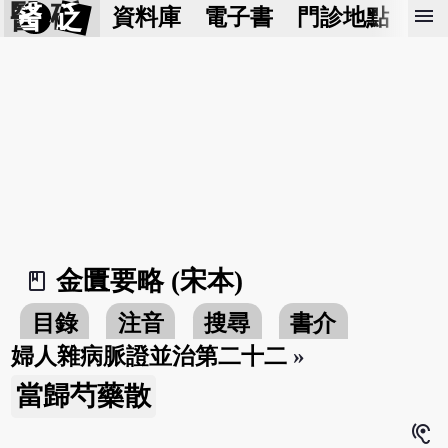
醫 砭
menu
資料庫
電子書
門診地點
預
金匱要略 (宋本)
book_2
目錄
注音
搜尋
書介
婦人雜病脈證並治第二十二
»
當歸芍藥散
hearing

___

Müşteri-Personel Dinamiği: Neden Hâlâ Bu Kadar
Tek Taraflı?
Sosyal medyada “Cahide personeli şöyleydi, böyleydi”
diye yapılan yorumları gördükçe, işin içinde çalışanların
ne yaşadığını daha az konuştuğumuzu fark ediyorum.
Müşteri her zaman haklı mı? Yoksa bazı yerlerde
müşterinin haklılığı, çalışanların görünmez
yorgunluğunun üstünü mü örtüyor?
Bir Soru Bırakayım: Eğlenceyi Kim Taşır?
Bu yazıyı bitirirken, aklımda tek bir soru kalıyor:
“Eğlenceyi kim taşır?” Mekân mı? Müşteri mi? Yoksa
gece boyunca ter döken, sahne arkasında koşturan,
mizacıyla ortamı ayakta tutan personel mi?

___

*ASSIGNED TASK*
Write down, word for word, the lines above from the one containing "Müşteri-Personel Dinamiği: Neden" through the one containing "mizacıyla ortamı ayakta tutan personel mi?", both ends included.

*REPLY*
Müşteri-Personel Dinamiği: Neden Hâlâ Bu Kadar
Tek Taraflı?
Sosyal medyada “Cahide personeli şöyleydi, böyleydi”
diye yapılan yorumları gördükçe, işin içinde çalışanların
ne yaşadığını daha az konuştuğumuzu fark ediyorum.
Müşteri her zaman haklı mı? Yoksa bazı yerlerde
müşterinin haklılığı, çalışanların görünmez
yorgunluğunun üstünü mü örtüyor?
Bir Soru Bırakayım: Eğlenceyi Kim Taşır?
Bu yazıyı bitirirken, aklımda tek bir soru kalıyor:
“Eğlenceyi kim taşır?” Mekân mı? Müşteri mi? Yoksa
gece boyunca ter döken, sahne arkasında koşturan,
mizacıyla ortamı ayakta tutan personel mi?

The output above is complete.